Beginner’s Guide to Hyperfoil: part 1

Radim Vansa
8 min readFeb 24, 2021

TLDR

You’ll learn how to write a simple Hyperfoil benchmark and run it straight from the CLI.

Introduction

Meet Hyperfoil, a swiss-army knife of web benchmark driver. This is an opensource (ASL2.0) tool that sports a set of properties that we could not find in any of the existing load drivers:

  • Do it the right way: Many tools use a closed model for driving the load — these spawn a fixed set of threads and fire synchronous requests, delaying further requests until the responses to previous ones arrive. While this is quite useful for quick tests, when you are only interested in the maximum throughput (and Hyperfoil supports this mode, too), applying feedback from the server does not simulate what latencies would users actually observe — closed model is subject to a coordinated omission problem. Hyperfoil is designed with open model in mind, requests are executed asynchronously and independently of the responses from the tested system.
  • Drive the load as far as you need: Production systems often span whole clusters and you often can’t drive up system utilization using a single load generator. With Hyperfoil you don’t need to hack bash scripts to start the benchmark concurrently on several machines and then combine the results in a spreadsheet — Hyperfoil is distributed by design.
  • Don’t oversimplify: In order to anticipate the behaviour when your users come the benchmark should do what do users would do. Hyperfoil is not limited to hitting a fixed set of URLs; you can describe complex logic in a YAML syntax, and if this is insufficient or too cumbersome you can extend it in good ol’ Java.
  • Opensource: There are lies, damned lies, and benchmarks. When we publish results we want everyone to be able to reproduce them, or prove us wrong. Having the tool publicly available is certainly a step towards that goal.

Demo workload

In this series of blogposts we’ll use Vehicle Market, a demo application using several microservices to run a used-car bazaar. You’ll need either docker and docker-compose or podman and podman-compose installed to get it running.

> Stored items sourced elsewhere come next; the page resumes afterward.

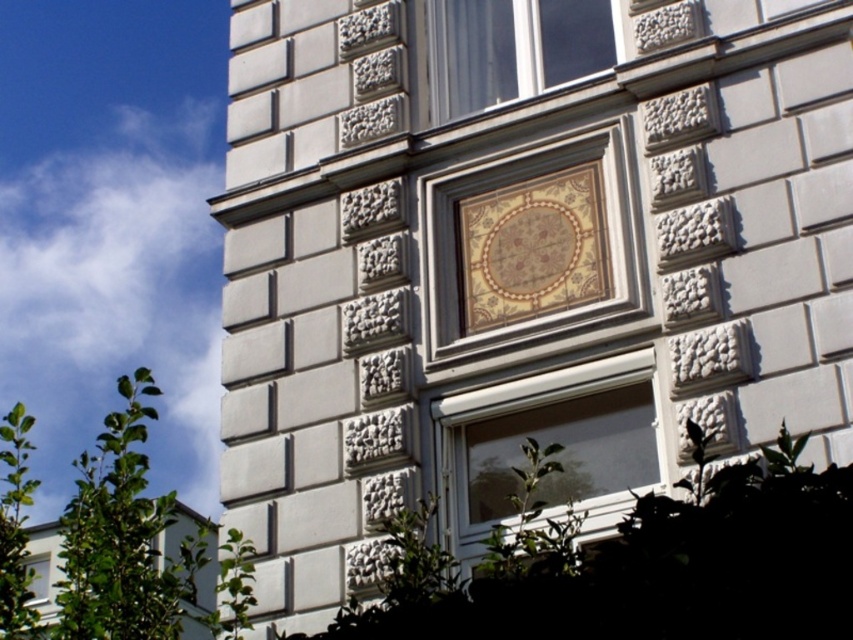 Is gold mosaic tile at center smaller than clear glass window at lower left?

Yes.

Does point (567, 157) come closer to viewer compared to point (27, 564)?

Yes, point (567, 157) is closer to viewer.

I want to click on gold mosaic tile at center, so click(532, 244).

Who is shorter, clear glass window at upper center or clear glass window at lower left?

With less height is clear glass window at upper center.

This screenshot has height=640, width=853. Identify the location of clear glass window at upper center. (506, 51).

Measure the distance between point (512, 22) and camera.

The distance of point (512, 22) from camera is 39.65 meters.

Image resolution: width=853 pixels, height=640 pixels. In order to click on clear glass window at upper center in this screenshot , I will do `click(506, 51)`.

Looking at this image, can you confirm if white plastic window at center is wider than clear glass window at upper center?

Correct, the width of white plastic window at center exceeds that of clear glass window at upper center.

Which is in front, point (465, 528) or point (582, 58)?

Point (465, 528) is in front.

What do you see at coordinates (547, 444) in the screenshot?
I see `white plastic window at center` at bounding box center [547, 444].

Where is `white plastic window at center`? This screenshot has width=853, height=640. white plastic window at center is located at coordinates point(547,444). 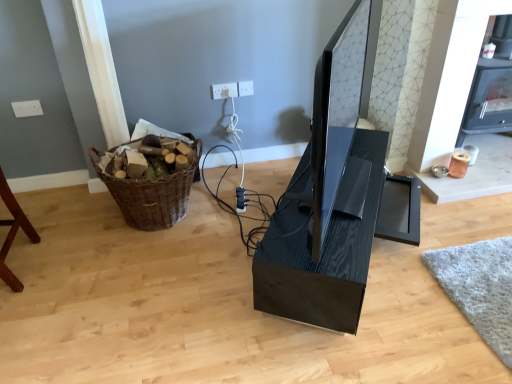 Find the location of a particular element. The height and width of the screenshot is (384, 512). free location to the right of black glossy computer desk at center is located at coordinates (459, 230). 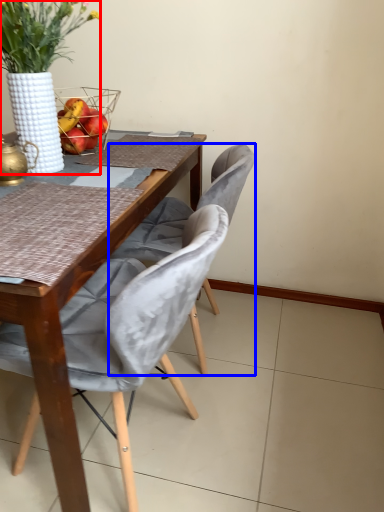 Question: Which object is closer to the camera taking this photo, houseplant (highlighted by a red box) or chair (highlighted by a blue box)?

Choices:
 (A) houseplant
 (B) chair

Answer: (A) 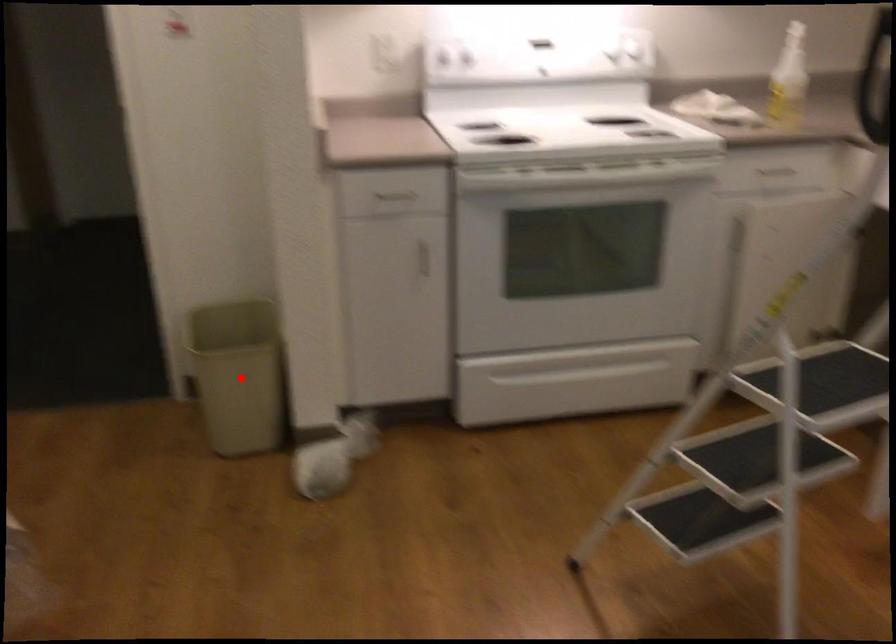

So let’s start by spinning up the Vehicle Market:

curl -L http://vehicle-market.hyperfoil.io \
> /tmp/vehicle-market.yaml
podman-compose -f /tmp/vehicle-market.yaml -p vehicle-market up -d

Now you can go to http://localhost:8080 and browse through the application.

First benchmark

In this first post we’ll create a simple benchmark that does not realistically simulate a user, hitting different pages independently. Let’s create a new directory, e.g. $HOME/vehicle-market/benchmarks to host our benchmarks there.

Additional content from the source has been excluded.